■ AIM OF THE EXERCISE:
In your copy, repeat each record exactly and include no pictures.

■ EXTRACTED ENTRIES:
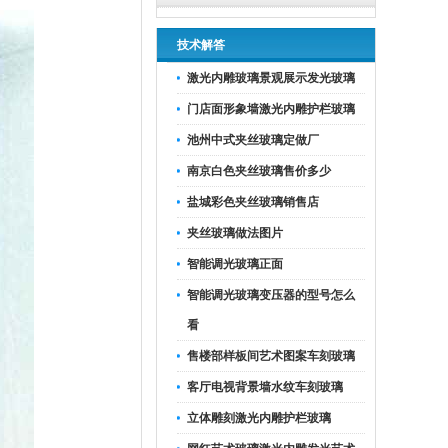
技术解答
激光内雕玻璃景观展示发光玻璃
门店面形象墙激光内雕护栏玻璃
池州中式夹丝玻璃定做厂
南京白色夹丝玻璃售价多少
盐城彩色夹丝玻璃销售店
夹丝玻璃做法图片
智能调光玻璃正面
智能调光玻璃变压器的型号怎么
看
售楼部样板间艺术图案车刻玻璃
客厅电视背景墙水纹车刻玻璃
立体雕刻激光内雕护栏玻璃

■ REPLY:
技术解答
激光内雕玻璃景观展示发光玻璃
门店面形象墙激光内雕护栏玻璃
池州中式夹丝玻璃定做厂
南京白色夹丝玻璃售价多少
盐城彩色夹丝玻璃销售店
夹丝玻璃做法图片
智能调光玻璃正面
智能调光玻璃变压器的型号怎么
看
售楼部样板间艺术图案车刻玻璃
客厅电视背景墙水纹车刻玻璃
立体雕刻激光内雕护栏玻璃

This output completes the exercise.